● **TRY IT**
Gather up every line from the entries below that uses the word "sind".

Collected data
···

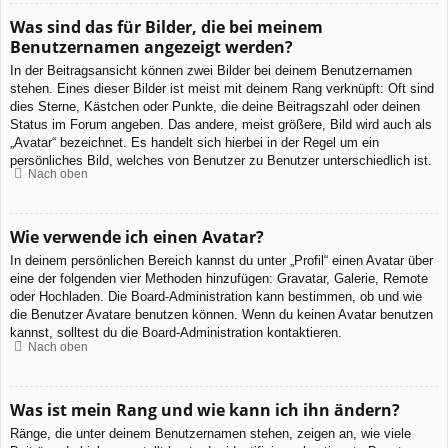
Was sind das für Bilder, die bei meinem
Benutzernamen angezeigt werden?
In der Beitragsansicht können zwei Bilder bei deinem Benutzernamen
stehen. Eines dieser Bilder ist meist mit deinem Rang verknüpft: Oft sind
dies Sterne, Kästchen oder Punkte, die deine Beitragszahl oder deinen
Status im Forum angeben. Das andere, meist größere, Bild wird auch als
„Avatar“ bezeichnet. Es handelt sich hierbei in der Regel um ein
persönliches Bild, welches von Benutzer zu Benutzer unterschiedlich ist.
Nach oben
Wie verwende ich einen Avatar?
In deinem persönlichen Bereich kannst du unter „Profil“ einen Avatar über
eine der folgenden vier Methoden hinzufügen: Gravatar, Galerie, Remote
oder Hochladen. Die Board-Administration kann bestimmen, ob und wie
die Benutzer Avatare benutzen können. Wenn du keinen Avatar benutzen
kannst, solltest du die Board-Administration kontaktieren.
Nach oben
Was ist mein Rang und wie kann ich ihn ändern?
Ränge, die unter deinem Benutzernamen stehen, zeigen an, wie viele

···

● **ANSWER FOR THIS EXERCISE**
Was sind das für Bilder, die bei meinem
stehen. Eines dieser Bilder ist meist mit deinem Rang verknüpft: Oft sind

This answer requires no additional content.